Carlos Saura, diretor do filme que deve estrear no festival de Cannes em maio, lembra que o gênero, historicamente português, surgiu no Brasil numa mistura da modinha européia com o lundu africano
Beatriz Coelho Silva, RIO
Para quem pergunta ao diretor Carlos Saura por que Caetano Veloso, Chico Buarque e Toni Garrido estão em seu próximo filme, Fados, ele lembra que o gênero, atavicamente português, surgiu no Brasil, numa mistura da modinha européia com o lundu africano. "Além disso, os três são grandes estrelas no Brasil e em Portugal", acrescenta o diretor, que já conhecia o trabalho de Chico e Caetano, e soube de Toni Garrido por indicação do produtor Ivan Dias, que o vira em Orfeu, de Cacá Diegues. "É interessante mostrar como Portugal e África se misturam no Brasil, com um resultado cultural interessante."
A gravação de Chico Buarque, cantando Fado Tropical, dele e de Ruy Guerra, acontece hoje num estúdio em Madri.
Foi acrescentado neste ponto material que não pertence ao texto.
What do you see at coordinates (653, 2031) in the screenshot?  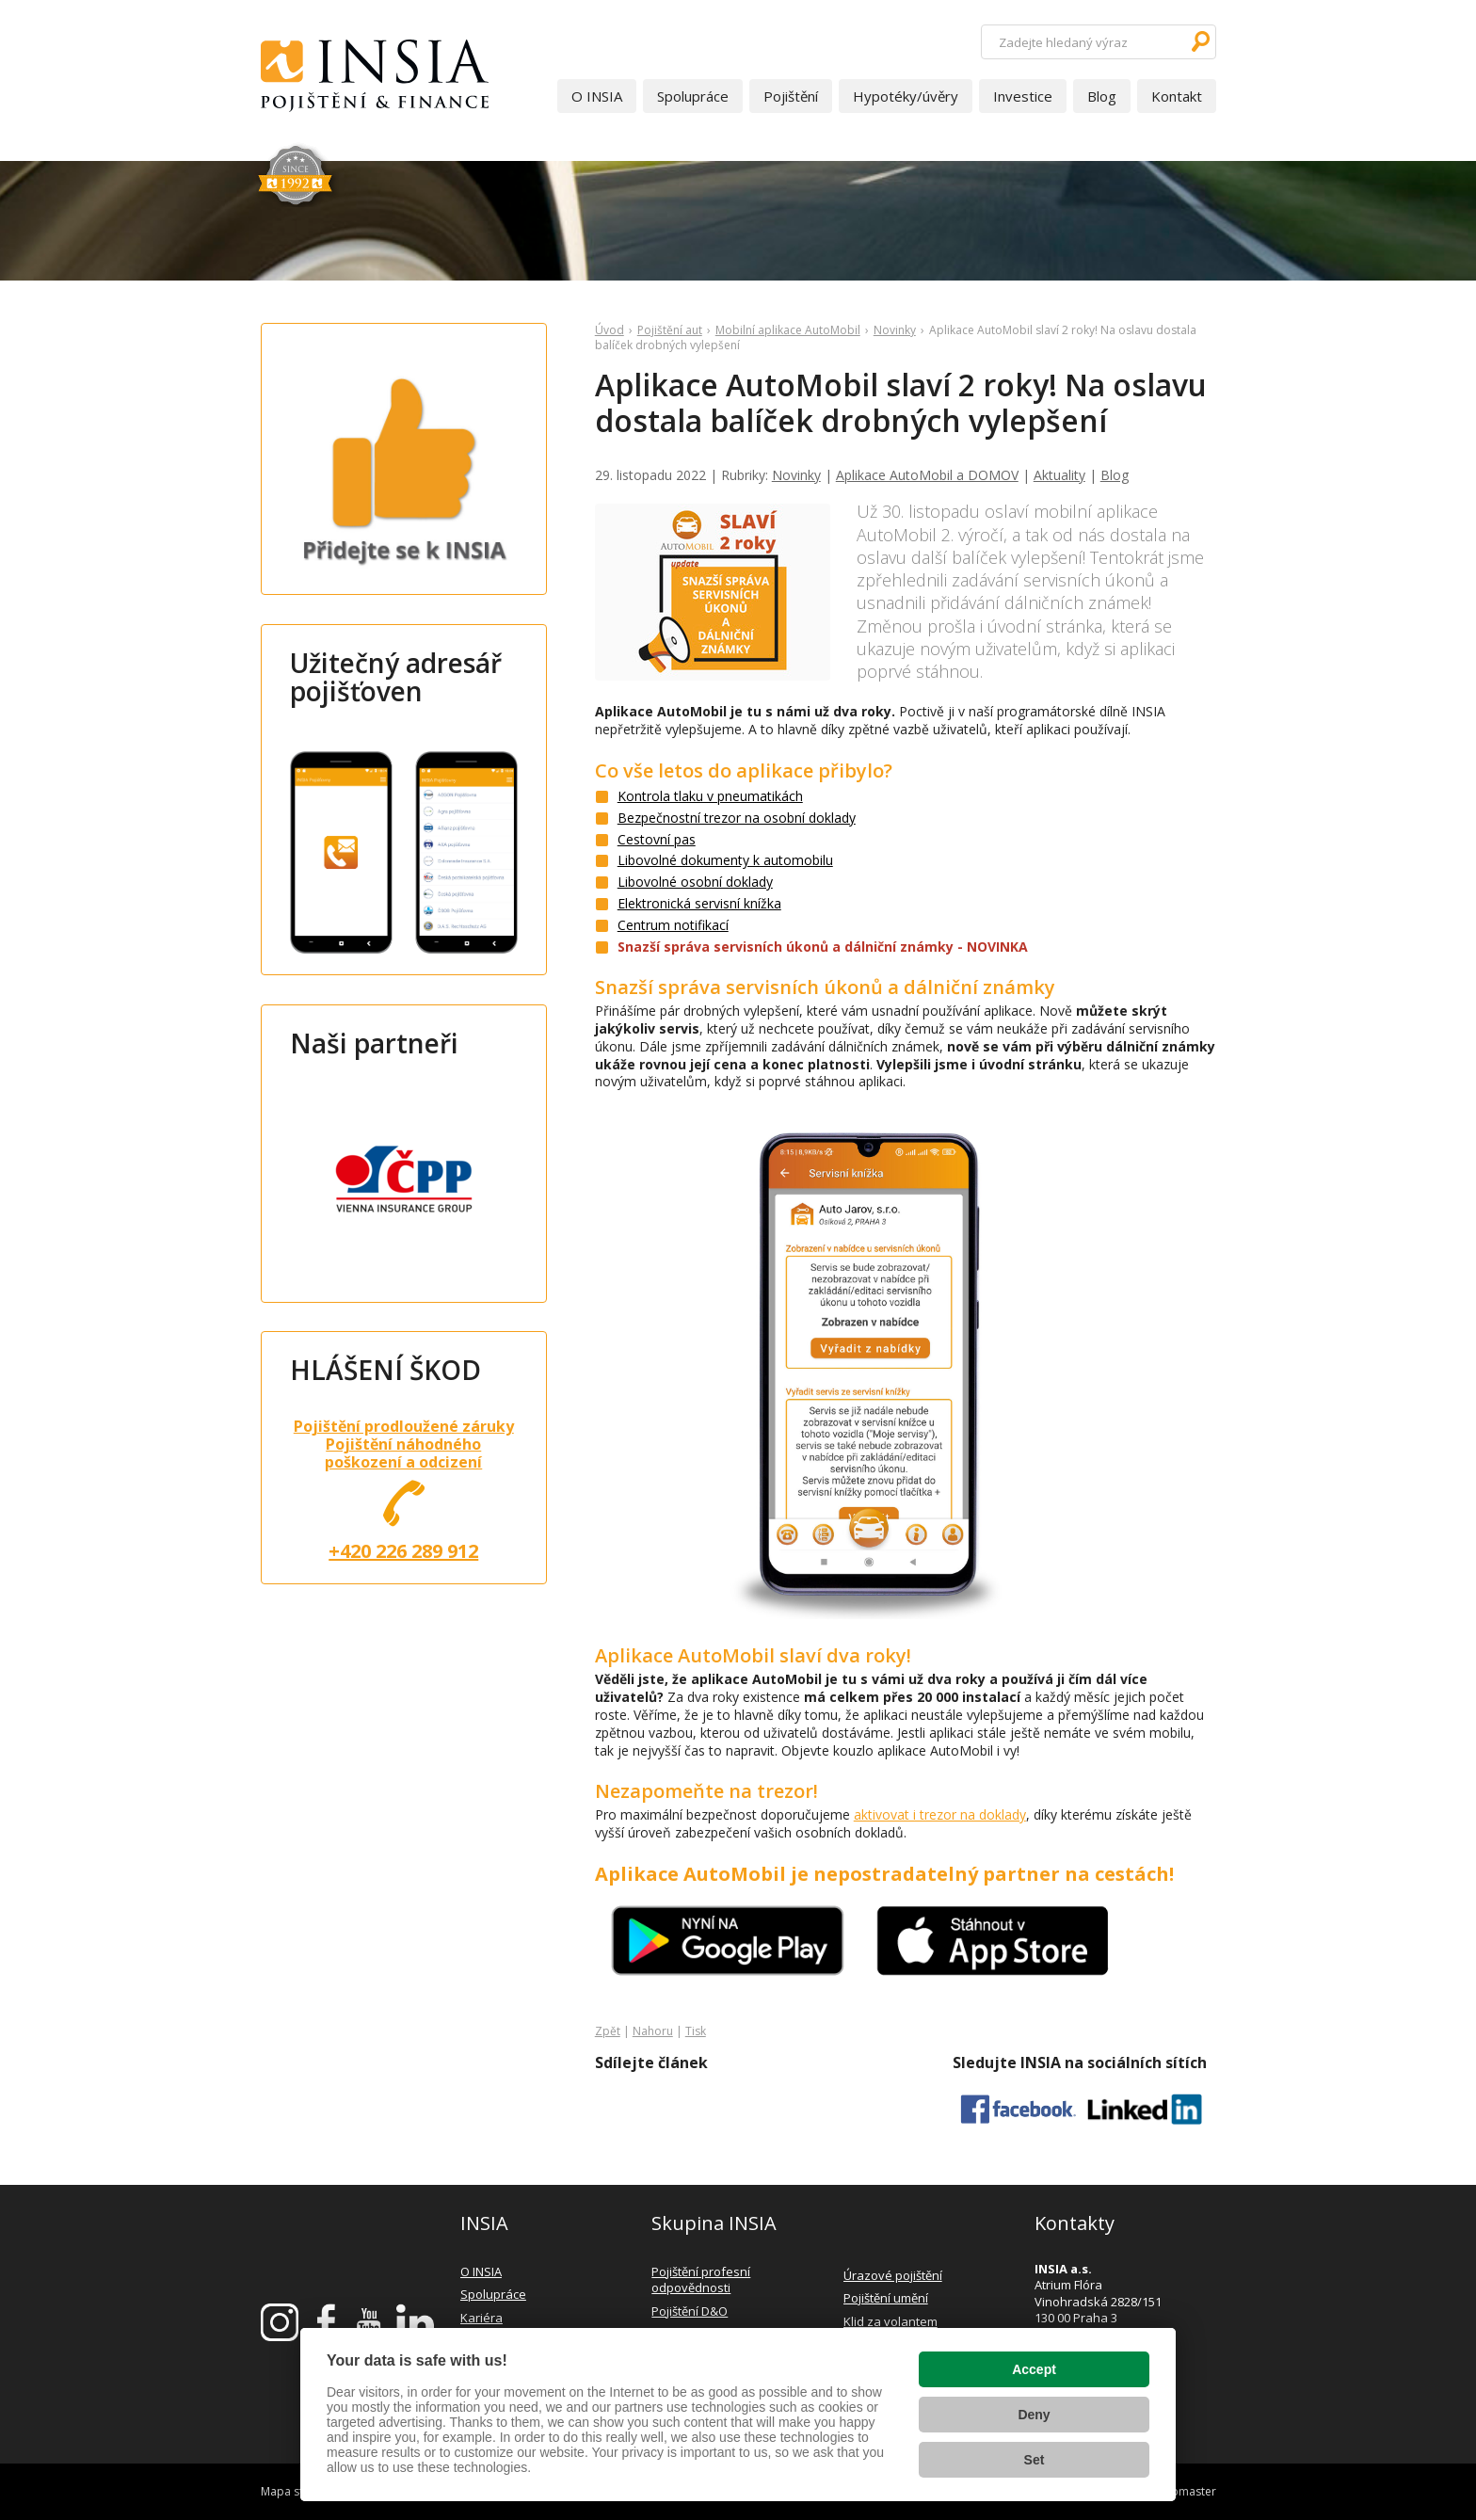 I see `Nahoru` at bounding box center [653, 2031].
Caetano Veloso gravou, no início do mês, Estranha Forma de Vida, do repertório de Amália Rodrigues, imprescindível em seus shows lusos, mas as primeiras cenas de Fados foram Garrido cantando o lundu Menina, o que Tens? de autor desconhecido, enquanto um grupo de bailarinas sambava em pontas. O cenário reproduzia o Palácio de Queluz, monumento lisboeta de 200 anos, época em que a família real portuguesa se refugiou no Brasil, corrida pelas tropas de Napoleão Bonaparte. Segundo os historiadores, foi quando o fado nasceu.
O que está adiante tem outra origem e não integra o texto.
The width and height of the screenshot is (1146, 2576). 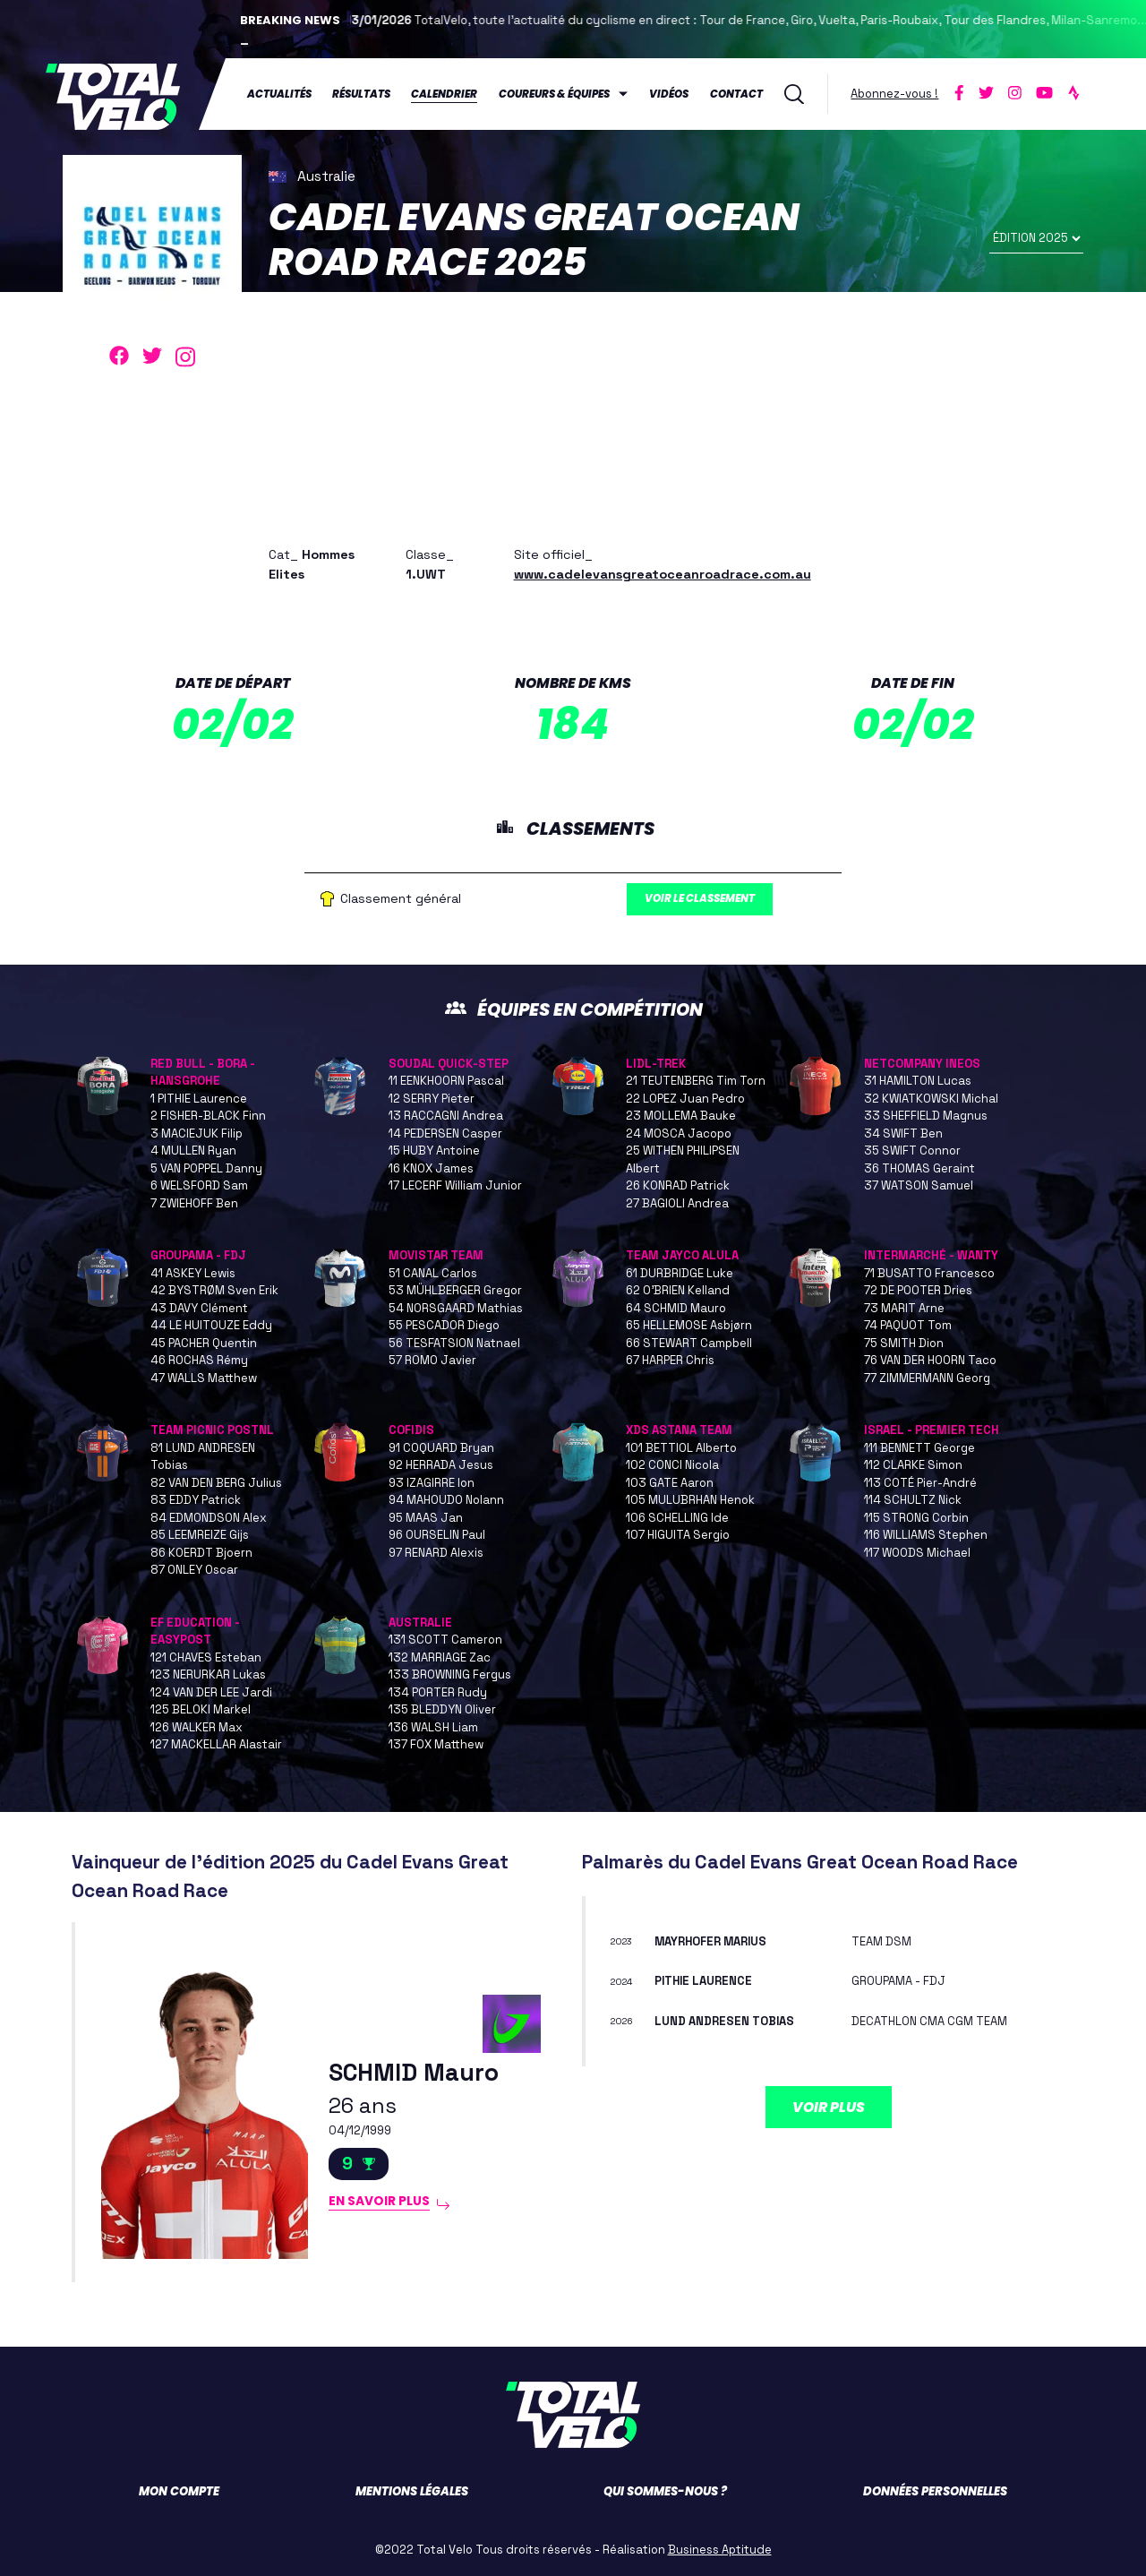 I want to click on ISRAEL - PREMIER TECH, so click(x=931, y=1430).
Garrido estreou no palco como Judas, em Jesus Cristo Superstar, e diz que filmar com com Saura foi um passo importante em sua carreira, com quase duas décadas. "Ele me deixou à vontade para cantar. Em cima do arranjo do pianista português Rubem Alves, coloquei percussões de Ronaldo, filho de Robertinho Silva", conta ele.
A gravação durou três dias e o filme deve estrear no próximo festival de Cannes, em maio, mas Garrido não faz planos quanto a alavancar uma carreira internacional. "No meu currículo tenho dois filmes, Orfeu, com Cacá Diegues e, agora, Fados, com Saura. É muito importante ter feito estes trabalhos com o capricho dos dois diretores que considero o máximo, e o que vai resultar disso não é melhor do que a experiência de estar em seus filmes. Até porque o Cidade Negra, meu grupo, há muitos anos se apresenta em festivais na Europa, tão importantes quanto os os shows que fazemos no Brasil."
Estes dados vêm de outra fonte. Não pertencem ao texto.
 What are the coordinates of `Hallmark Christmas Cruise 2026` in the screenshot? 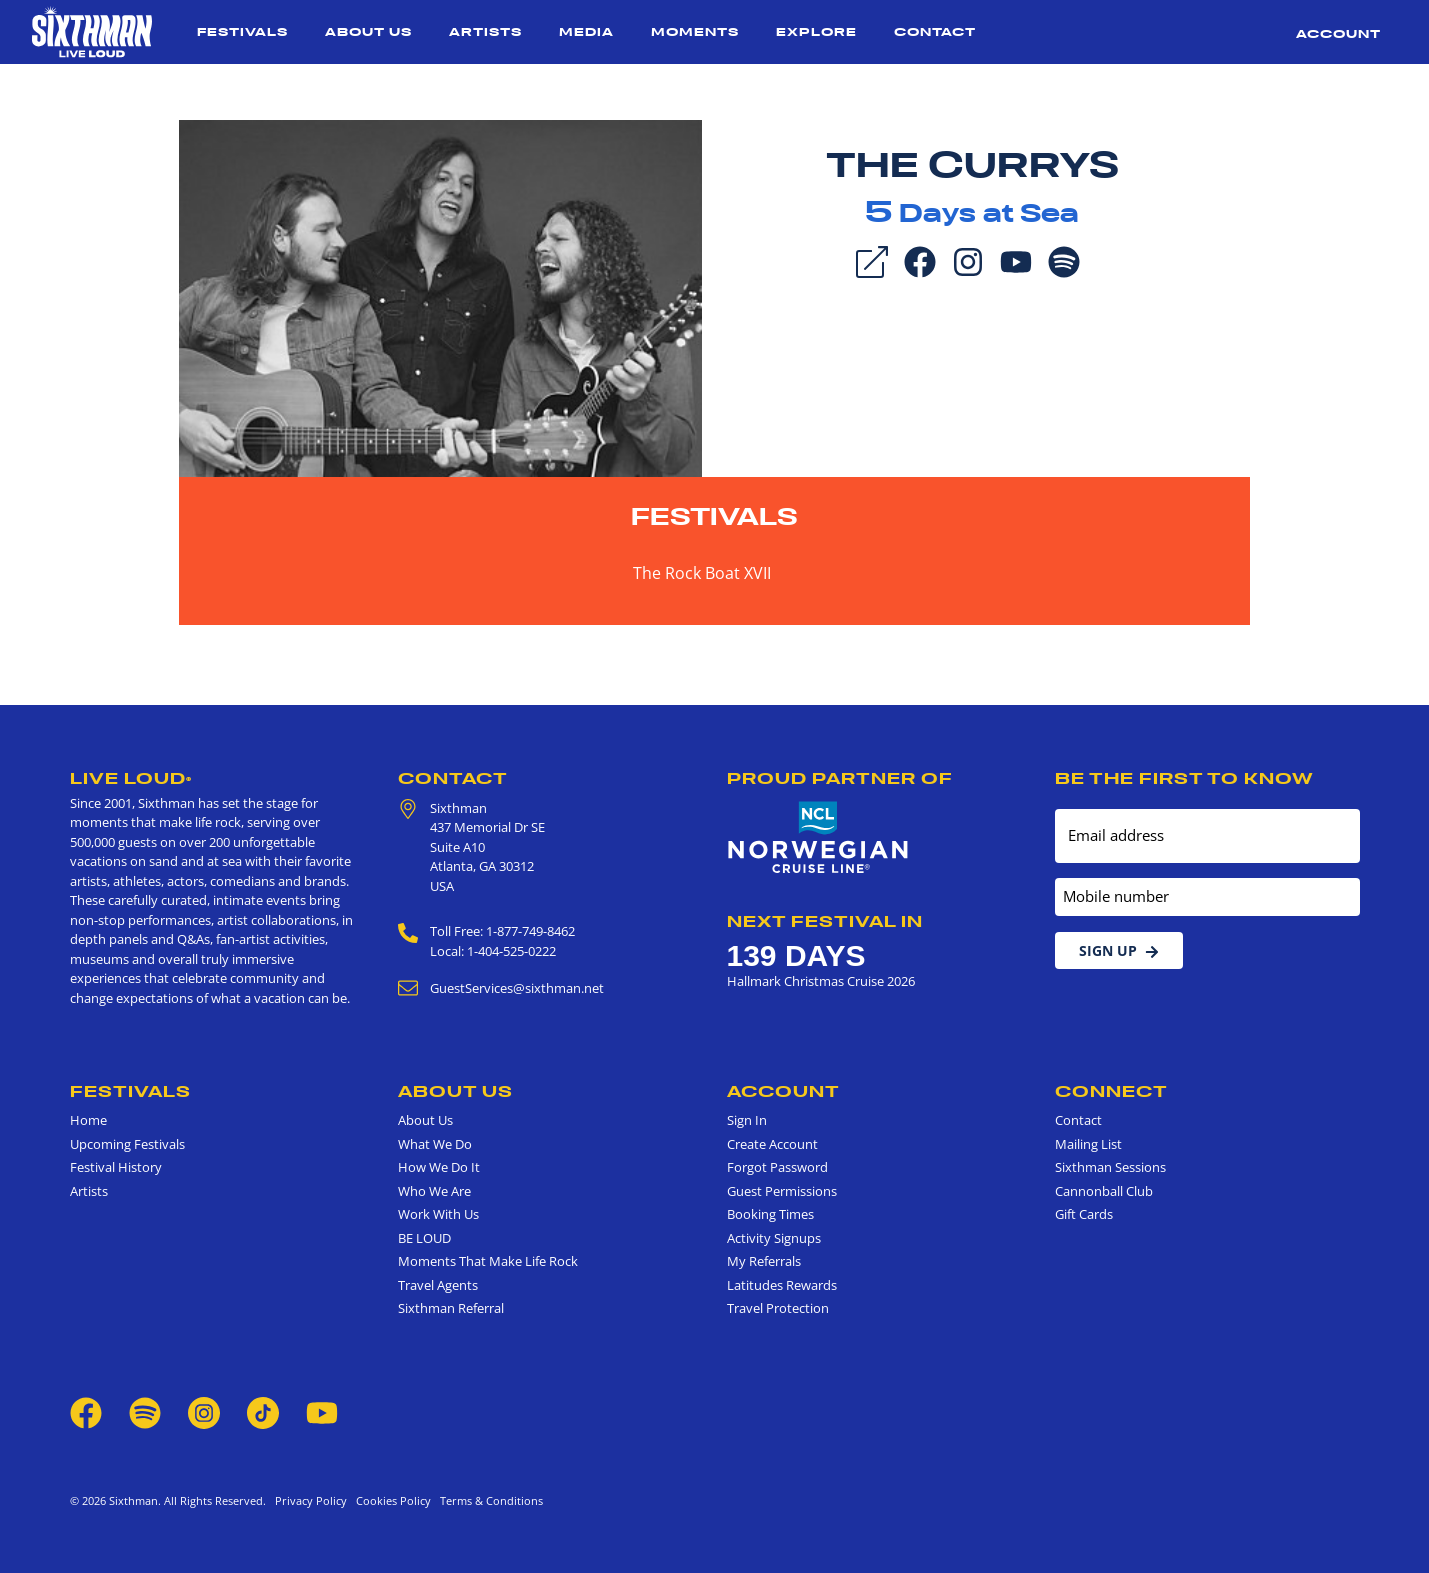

A idéia de Fados é do produtor Ivan Dias, que obteve 13 milhões para o que ele considera o complemento de uma trilogia sobre gêneros musicais surgidos no século 19 e que perduram até hoje, o tango, o flamenco e o fado. "É um grande orçamento para Portugal e médio para a Espanha", adianta Dias. "Mas só levei dois minutos para convencer Saura a fazer este filme porque ele conhece música a fundo, é filho de uma concertista e professora de piano, e ouve fado desde criança."
Saura faz coro e avisa que a música é fundamental em seus mais de 40 filmes, sendo o assunto principal em uma dezena deles, tendência acentuada nas últimas décadas, quando rodou Ibéria, Tango, Flamenco e Sevillanas. Ele não fala muito sobre o filme atual, só conta que o título está no plural porque há vários tipos de fado e por que escolheu os brasileiros: Chico Buarque devido ao Fado Tropical , "um resgate do gênero em Portugal", a primeira música que associou fado aos tempos de liberdade inaugurados com a Revolução dos Cravos, em 1975. Caetano Veloso entra filme devido ao sucesso que faz em Portugal e na Espanha e Garrido porque é o melhor exemplo da mistura Portugal e África.
O diretor não desconhece que o Brasil tem o choro, gênero tão antigo quanto o tango e o flamenco, que também está em pleno vigor. Ele se apressa a explicar que o choro não entra nessa série porque, no início do ano que vem, pretende rodar um filme no Brasil, ambientado no meio musical. "Estive aí em 2005 para um festival de cinema e para negociar este filme, mas não posso adiantar com quem farei nem a história porque ainda estamos trabalhando nisso", desculpou-se. Ele, no entanto, adianta que não será uma história musicada, como El Amor Brujo, nem um documentário recheado de números musicais como Fados, talvez uma mistura de história real com uma tênue ficção, como Tango. "Mas pode dizer que meu próximo filme será brasileiro. Como gosto imensamente de música, seu País me encantou."